What is needed here is every line of the records that includes "like".

*** Exercise inputs Section Begins ***

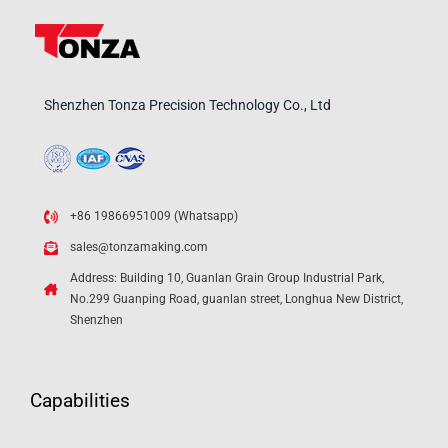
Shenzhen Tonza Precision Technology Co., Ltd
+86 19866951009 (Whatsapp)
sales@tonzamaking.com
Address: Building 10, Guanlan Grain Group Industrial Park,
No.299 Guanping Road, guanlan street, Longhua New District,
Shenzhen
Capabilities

*** Exercise inputs Section Ends ***
*** Exercise inputs Section Begins ***

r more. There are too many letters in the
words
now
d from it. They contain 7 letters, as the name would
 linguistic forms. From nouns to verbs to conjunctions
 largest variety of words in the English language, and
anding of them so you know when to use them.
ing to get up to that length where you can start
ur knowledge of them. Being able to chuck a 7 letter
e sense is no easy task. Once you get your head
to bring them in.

*** Exercise inputs Section Ends ***
*** Exercise inputs Section Begins ***

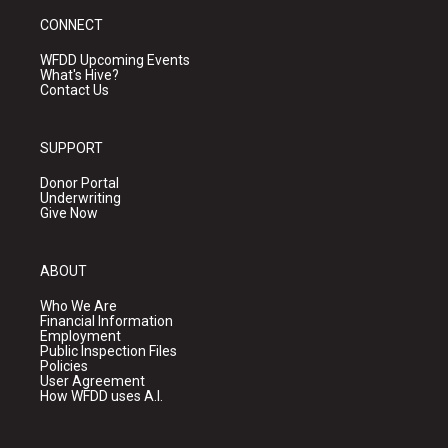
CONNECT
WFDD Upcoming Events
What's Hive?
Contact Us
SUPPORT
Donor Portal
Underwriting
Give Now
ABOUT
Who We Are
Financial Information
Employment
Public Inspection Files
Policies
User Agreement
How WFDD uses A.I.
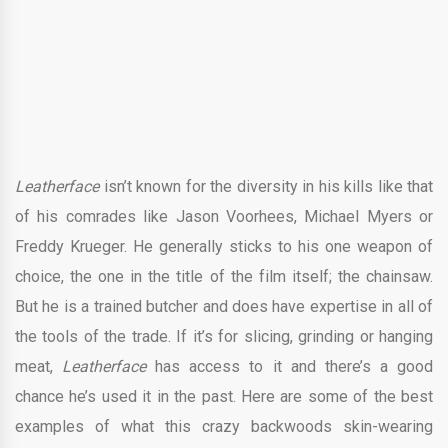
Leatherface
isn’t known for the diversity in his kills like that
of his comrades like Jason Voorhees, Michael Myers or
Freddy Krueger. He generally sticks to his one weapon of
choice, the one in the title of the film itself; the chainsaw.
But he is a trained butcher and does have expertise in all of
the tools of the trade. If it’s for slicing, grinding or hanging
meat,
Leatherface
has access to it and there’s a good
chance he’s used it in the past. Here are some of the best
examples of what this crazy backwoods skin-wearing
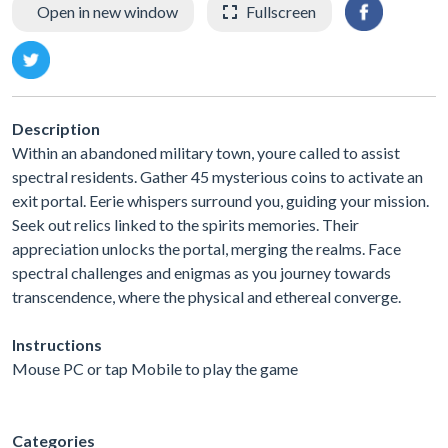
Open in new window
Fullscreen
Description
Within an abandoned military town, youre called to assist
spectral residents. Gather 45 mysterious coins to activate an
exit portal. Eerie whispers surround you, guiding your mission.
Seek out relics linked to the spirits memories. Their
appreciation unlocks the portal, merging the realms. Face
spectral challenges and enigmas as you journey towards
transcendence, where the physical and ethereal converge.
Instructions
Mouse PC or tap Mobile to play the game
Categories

*** Exercise inputs Section Ends ***

● **Answer for this exercise**
isn’t known for the diversity in his kills like that
of his comrades like Jason Voorhees, Michael Myers or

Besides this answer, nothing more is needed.